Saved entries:

★ ★ ★ ★

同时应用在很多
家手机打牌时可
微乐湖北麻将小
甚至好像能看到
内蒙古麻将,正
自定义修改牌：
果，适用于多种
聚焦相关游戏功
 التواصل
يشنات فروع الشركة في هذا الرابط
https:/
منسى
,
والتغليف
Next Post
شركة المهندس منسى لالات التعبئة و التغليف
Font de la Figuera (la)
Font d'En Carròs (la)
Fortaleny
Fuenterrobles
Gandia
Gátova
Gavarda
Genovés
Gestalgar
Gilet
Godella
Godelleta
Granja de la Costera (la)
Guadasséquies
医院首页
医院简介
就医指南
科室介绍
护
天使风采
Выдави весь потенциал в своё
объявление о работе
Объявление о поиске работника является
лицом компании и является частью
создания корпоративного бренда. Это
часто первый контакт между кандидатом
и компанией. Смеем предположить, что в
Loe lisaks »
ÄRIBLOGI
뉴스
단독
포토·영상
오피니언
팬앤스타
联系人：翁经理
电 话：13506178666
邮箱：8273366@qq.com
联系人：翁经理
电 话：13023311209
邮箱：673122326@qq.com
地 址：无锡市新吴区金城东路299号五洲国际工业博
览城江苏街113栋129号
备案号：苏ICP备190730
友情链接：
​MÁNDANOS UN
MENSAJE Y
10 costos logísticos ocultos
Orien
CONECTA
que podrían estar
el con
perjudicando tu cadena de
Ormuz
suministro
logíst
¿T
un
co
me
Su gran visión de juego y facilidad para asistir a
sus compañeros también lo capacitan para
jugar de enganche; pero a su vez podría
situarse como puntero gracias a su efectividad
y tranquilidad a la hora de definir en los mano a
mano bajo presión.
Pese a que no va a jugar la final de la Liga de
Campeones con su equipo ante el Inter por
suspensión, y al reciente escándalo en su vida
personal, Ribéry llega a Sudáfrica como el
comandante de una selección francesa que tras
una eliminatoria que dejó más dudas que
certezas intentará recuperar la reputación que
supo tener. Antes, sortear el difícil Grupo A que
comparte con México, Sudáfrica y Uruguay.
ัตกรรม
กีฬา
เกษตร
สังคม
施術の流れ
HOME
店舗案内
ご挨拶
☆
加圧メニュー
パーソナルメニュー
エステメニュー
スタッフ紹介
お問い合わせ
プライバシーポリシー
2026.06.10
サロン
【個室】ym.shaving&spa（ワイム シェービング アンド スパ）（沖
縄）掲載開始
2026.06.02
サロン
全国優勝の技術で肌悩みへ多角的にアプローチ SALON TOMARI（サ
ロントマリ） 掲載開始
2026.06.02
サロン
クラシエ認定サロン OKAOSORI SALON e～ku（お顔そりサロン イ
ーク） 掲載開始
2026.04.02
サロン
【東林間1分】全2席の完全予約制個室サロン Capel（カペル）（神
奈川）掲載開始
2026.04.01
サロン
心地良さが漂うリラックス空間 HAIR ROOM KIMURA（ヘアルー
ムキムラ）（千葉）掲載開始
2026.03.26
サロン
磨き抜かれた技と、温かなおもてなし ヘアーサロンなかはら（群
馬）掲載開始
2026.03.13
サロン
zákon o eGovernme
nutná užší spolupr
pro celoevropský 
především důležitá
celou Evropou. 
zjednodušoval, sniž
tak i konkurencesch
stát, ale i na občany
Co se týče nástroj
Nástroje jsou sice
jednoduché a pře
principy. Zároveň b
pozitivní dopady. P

★ ★ ★ ★

Task instructions:
Each entry above needs to be duplicated exactly.

Expected output:
同时应用在很多
家手机打牌时可
微乐湖北麻将小
甚至好像能看到
内蒙古麻将,正
自定义修改牌：
果，适用于多种
聚焦相关游戏功
 التواصل
يشنات فروع الشركة في هذا الرابط
https:/
منسى
,
والتغليف
Next Post
شركة المهندس منسى لالات التعبئة و التغليف
Font de la Figuera (la)
Font d'En Carròs (la)
Fortaleny
Fuenterrobles
Gandia
Gátova
Gavarda
Genovés
Gestalgar
Gilet
Godella
Godelleta
Granja de la Costera (la)
Guadasséquies
医院首页
医院简介
就医指南
科室介绍
护
天使风采
Выдави весь потенциал в своё
объявление о работе
Объявление о поиске работника является
лицом компании и является частью
создания корпоративного бренда. Это
часто первый контакт между кандидатом
и компанией. Смеем предположить, что в
Loe lisaks »
ÄRIBLOGI
뉴스
단독
포토·영상
오피니언
팬앤스타
联系人：翁经理
电 话：13506178666
邮箱：8273366@qq.com
联系人：翁经理
电 话：13023311209
邮箱：673122326@qq.com
地 址：无锡市新吴区金城东路299号五洲国际工业博
览城江苏街113栋129号
备案号：苏ICP备190730
友情链接：
​MÁNDANOS UN
MENSAJE Y
10 costos logísticos ocultos
Orien
CONECTA
que podrían estar
el con
perjudicando tu cadena de
Ormuz
suministro
logíst
¿T
un
co
me
Su gran visión de juego y facilidad para asistir a
sus compañeros también lo capacitan para
jugar de enganche; pero a su vez podría
situarse como puntero gracias a su efectividad
y tranquilidad a la hora de definir en los mano a
mano bajo presión.
Pese a que no va a jugar la final de la Liga de
Campeones con su equipo ante el Inter por
suspensión, y al reciente escándalo en su vida
personal, Ribéry llega a Sudáfrica como el
comandante de una selección francesa que tras
una eliminatoria que dejó más dudas que
certezas intentará recuperar la reputación que
supo tener. Antes, sortear el difícil Grupo A que
comparte con México, Sudáfrica y Uruguay.
ัตกรรม
กีฬา
เกษตร
สังคม
施術の流れ
HOME
店舗案内
ご挨拶
☆
加圧メニュー
パーソナルメニュー
エステメニュー
スタッフ紹介
お問い合わせ
プライバシーポリシー
2026.06.10
サロン
【個室】ym.shaving&spa（ワイム シェービング アンド スパ）（沖
縄）掲載開始
2026.06.02
サロン
全国優勝の技術で肌悩みへ多角的にアプローチ SALON TOMARI（サ
ロントマリ） 掲載開始
2026.06.02
サロン
クラシエ認定サロン OKAOSORI SALON e～ku（お顔そりサロン イ
ーク） 掲載開始
2026.04.02
サロン
【東林間1分】全2席の完全予約制個室サロン Capel（カペル）（神
奈川）掲載開始
2026.04.01
サロン
心地良さが漂うリラックス空間 HAIR ROOM KIMURA（ヘアルー
ムキムラ）（千葉）掲載開始
2026.03.26
サロン
磨き抜かれた技と、温かなおもてなし ヘアーサロンなかはら（群
馬）掲載開始
2026.03.13
サロン
zákon o eGovernme
nutná užší spolupr
pro celoevropský 
především důležitá
celou Evropou. 
zjednodušoval, sniž
tak i konkurencesch
stát, ale i na občany
Co se týče nástroj
Nástroje jsou sice
jednoduché a pře
principy. Zároveň b
pozitivní dopady. P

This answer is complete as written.